---------- GIVEN INFORMATION ----------

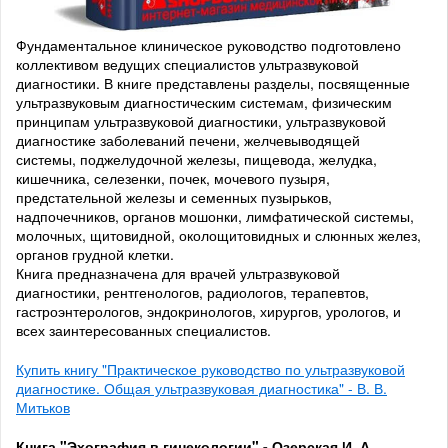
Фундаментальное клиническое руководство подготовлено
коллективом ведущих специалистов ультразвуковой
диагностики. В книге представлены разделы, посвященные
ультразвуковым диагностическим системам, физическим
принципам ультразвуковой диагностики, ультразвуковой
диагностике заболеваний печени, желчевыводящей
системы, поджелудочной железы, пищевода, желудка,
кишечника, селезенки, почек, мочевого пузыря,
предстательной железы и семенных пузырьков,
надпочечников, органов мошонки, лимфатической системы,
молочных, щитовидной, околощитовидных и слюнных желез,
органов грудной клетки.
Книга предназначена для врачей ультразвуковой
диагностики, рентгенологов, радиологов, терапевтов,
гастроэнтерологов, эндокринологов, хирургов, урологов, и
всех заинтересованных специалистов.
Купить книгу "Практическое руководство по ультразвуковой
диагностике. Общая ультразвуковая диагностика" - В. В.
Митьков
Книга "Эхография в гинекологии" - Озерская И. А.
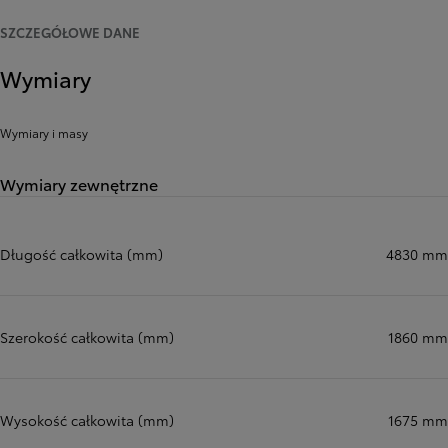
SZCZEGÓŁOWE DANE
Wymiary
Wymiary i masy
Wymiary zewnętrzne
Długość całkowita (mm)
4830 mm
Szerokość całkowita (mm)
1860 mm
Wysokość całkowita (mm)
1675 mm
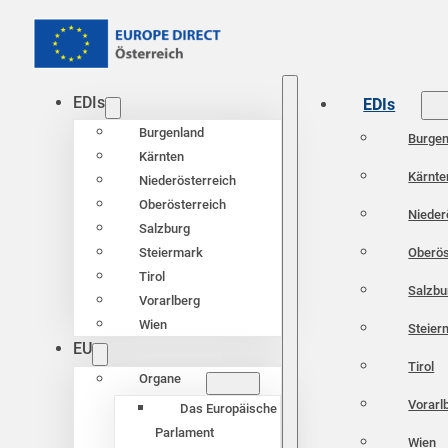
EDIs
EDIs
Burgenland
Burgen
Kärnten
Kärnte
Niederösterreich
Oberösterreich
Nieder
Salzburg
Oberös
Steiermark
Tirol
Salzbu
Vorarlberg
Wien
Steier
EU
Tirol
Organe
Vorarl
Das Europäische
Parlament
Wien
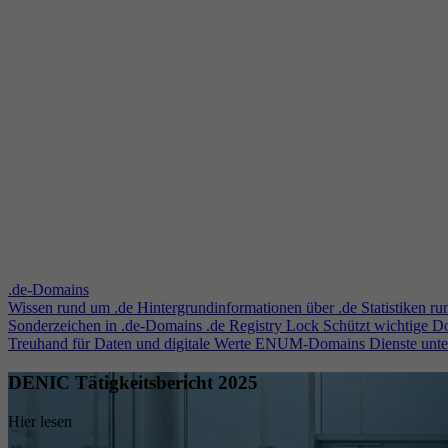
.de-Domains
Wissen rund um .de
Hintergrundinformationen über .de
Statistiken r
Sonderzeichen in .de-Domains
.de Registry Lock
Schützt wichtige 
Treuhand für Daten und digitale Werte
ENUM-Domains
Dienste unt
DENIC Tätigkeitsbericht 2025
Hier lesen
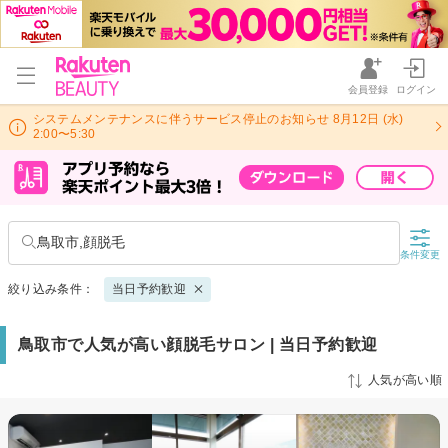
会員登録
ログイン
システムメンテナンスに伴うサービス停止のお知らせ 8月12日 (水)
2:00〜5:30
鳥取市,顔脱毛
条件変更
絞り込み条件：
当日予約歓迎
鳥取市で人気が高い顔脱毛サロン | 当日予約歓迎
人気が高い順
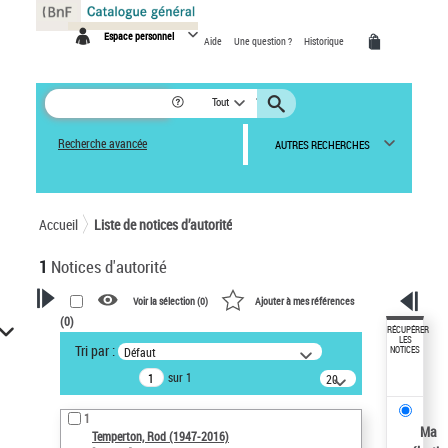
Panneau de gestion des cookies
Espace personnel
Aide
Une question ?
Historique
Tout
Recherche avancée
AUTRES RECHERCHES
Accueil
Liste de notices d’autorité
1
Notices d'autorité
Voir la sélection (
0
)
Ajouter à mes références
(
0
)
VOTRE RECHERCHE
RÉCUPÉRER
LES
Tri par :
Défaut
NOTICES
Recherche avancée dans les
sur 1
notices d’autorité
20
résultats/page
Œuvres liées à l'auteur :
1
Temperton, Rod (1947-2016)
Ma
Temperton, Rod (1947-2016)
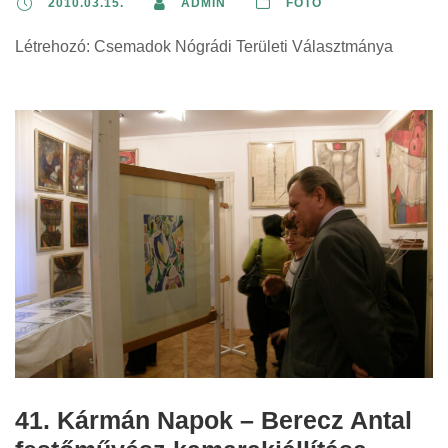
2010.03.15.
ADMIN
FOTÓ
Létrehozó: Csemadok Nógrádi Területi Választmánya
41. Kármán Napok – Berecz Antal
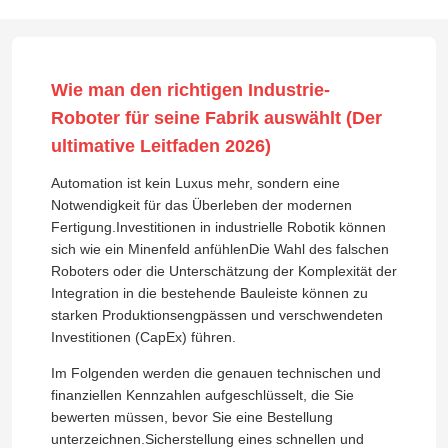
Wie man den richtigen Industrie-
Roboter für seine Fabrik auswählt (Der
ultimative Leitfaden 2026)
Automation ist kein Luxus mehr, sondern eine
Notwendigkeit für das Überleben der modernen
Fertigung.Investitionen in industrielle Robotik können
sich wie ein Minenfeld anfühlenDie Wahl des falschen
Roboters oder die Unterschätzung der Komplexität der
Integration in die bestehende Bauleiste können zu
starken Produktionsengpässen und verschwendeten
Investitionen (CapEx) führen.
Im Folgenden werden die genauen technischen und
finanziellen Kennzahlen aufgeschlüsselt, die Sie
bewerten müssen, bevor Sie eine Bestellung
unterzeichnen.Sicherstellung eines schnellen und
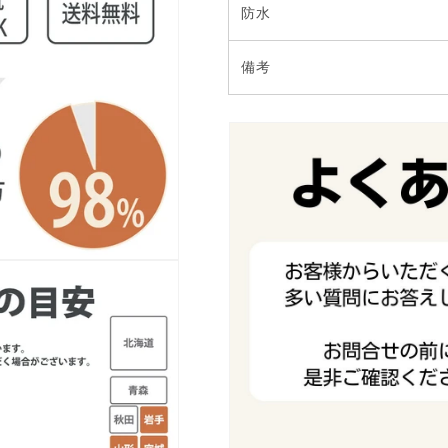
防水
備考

----------
---------- GIVEN INFORMATION ----------

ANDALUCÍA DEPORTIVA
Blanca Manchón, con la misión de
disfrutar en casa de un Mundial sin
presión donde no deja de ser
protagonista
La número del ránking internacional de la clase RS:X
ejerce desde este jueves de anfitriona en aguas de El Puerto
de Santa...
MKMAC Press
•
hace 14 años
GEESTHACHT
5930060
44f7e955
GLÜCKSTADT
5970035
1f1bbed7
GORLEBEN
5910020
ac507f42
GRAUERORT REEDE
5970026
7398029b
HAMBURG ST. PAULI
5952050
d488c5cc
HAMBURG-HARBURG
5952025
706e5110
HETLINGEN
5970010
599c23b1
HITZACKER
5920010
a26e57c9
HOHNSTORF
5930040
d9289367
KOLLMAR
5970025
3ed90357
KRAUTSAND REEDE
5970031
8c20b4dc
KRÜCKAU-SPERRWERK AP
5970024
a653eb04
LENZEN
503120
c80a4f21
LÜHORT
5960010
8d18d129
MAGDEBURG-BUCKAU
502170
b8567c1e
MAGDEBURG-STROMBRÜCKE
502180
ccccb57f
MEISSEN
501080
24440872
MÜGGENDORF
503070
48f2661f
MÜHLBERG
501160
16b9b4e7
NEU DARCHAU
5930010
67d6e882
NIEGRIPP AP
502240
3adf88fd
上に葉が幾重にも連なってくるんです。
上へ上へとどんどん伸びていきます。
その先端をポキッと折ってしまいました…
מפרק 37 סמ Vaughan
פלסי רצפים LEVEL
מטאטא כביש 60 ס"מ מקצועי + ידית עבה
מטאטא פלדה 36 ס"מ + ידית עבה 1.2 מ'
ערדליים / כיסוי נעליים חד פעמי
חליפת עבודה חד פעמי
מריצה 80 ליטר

----------
---------- GIVEN INFORMATION ----------

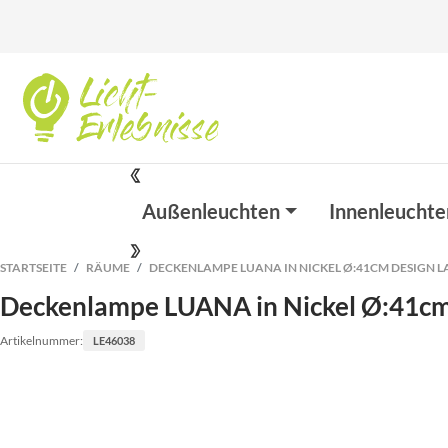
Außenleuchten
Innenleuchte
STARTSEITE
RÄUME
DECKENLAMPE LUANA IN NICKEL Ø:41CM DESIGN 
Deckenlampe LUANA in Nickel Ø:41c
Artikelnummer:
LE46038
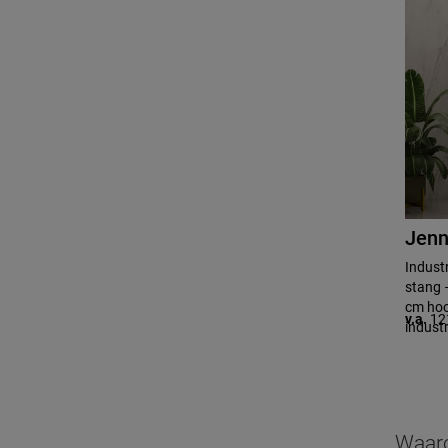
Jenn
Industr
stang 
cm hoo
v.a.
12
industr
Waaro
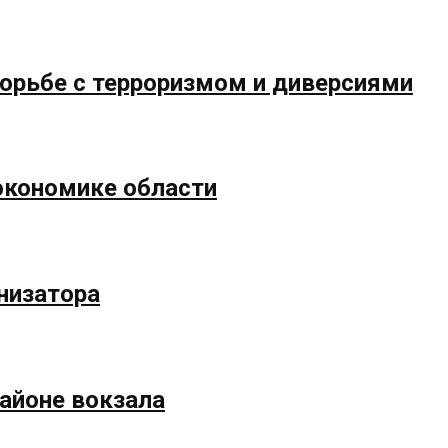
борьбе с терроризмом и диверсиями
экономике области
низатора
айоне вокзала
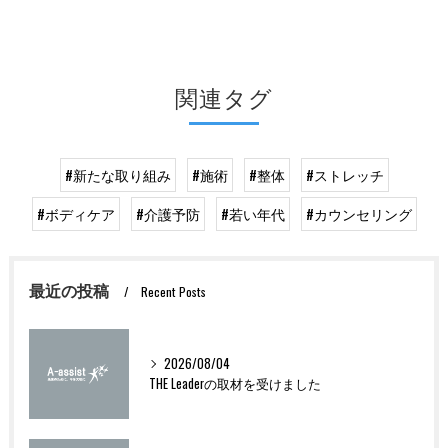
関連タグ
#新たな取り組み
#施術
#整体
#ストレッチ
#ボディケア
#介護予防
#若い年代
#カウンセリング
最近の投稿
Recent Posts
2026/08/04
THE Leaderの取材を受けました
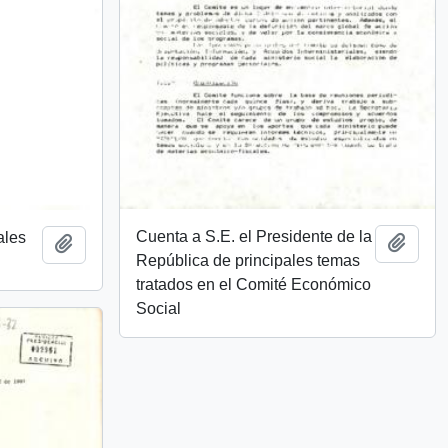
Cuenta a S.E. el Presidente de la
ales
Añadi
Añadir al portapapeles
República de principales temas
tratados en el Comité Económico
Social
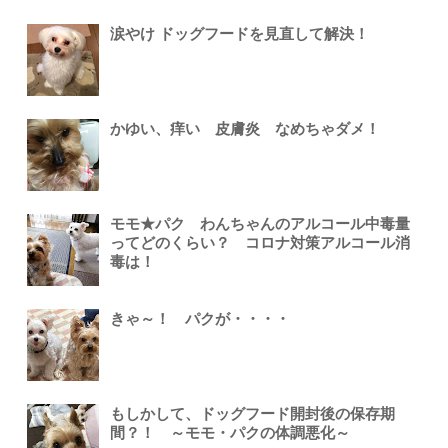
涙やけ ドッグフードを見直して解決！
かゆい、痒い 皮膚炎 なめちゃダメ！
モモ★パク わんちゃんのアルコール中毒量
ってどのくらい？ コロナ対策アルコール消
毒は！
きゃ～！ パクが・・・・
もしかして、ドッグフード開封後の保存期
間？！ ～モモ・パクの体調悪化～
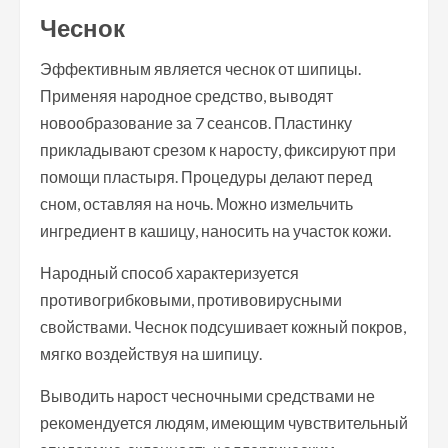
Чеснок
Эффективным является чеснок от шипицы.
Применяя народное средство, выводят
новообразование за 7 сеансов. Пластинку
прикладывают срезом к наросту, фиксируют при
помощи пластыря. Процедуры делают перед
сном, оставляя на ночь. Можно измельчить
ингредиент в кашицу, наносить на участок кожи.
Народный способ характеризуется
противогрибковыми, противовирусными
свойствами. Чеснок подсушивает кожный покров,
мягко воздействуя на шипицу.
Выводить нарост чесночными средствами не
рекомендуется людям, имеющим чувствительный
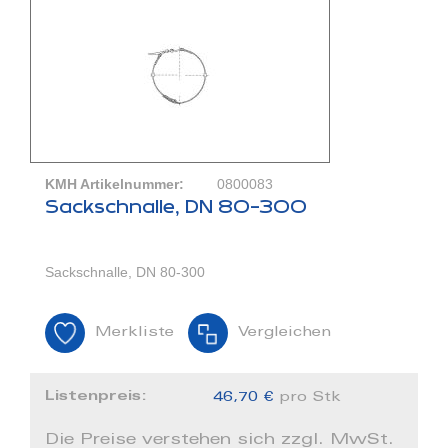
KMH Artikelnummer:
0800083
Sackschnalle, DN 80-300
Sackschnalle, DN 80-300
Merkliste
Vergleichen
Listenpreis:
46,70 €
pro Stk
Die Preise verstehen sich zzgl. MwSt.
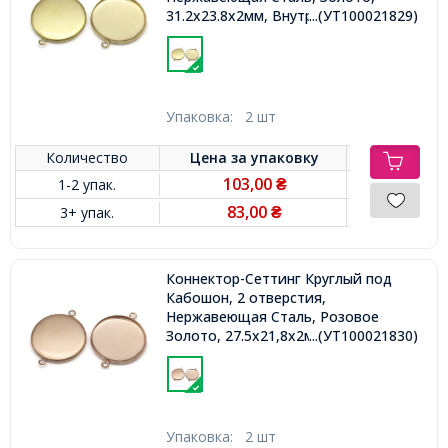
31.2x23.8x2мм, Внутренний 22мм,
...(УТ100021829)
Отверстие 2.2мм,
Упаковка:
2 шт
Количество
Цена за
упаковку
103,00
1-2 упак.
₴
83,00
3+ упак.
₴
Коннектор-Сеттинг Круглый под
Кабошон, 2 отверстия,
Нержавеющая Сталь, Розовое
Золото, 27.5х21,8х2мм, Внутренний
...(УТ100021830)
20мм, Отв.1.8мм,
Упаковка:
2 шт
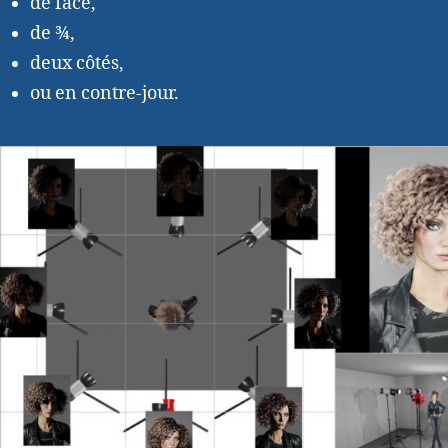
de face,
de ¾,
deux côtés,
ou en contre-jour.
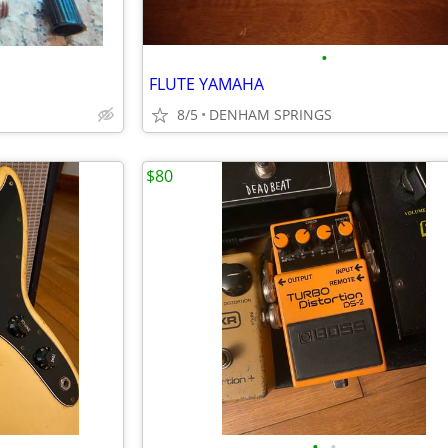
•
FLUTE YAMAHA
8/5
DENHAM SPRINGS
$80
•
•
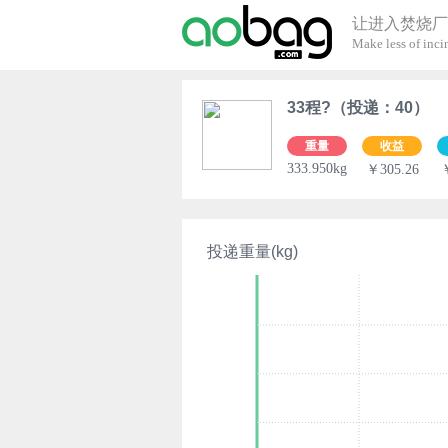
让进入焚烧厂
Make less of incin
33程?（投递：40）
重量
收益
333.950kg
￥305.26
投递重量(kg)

----------

*DESCRIPTION OF THE TASK:*
Reproduce, word for word and in full, only the lines above that start at the line with "Фундаментальное клиническое руководство" and run through the line with "диагностике заболеваний печени, желчевыводящей", both ends included.

*EXERCISE ANSWER:*
Фундаментальное клиническое руководство подготовлено
коллективом ведущих специалистов ультразвуковой
диагностики. В книге представлены разделы, посвященные
ультразвуковым диагностическим системам, физическим
принципам ультразвуковой диагностики, ультразвуковой
диагностике заболеваний печени, желчевыводящей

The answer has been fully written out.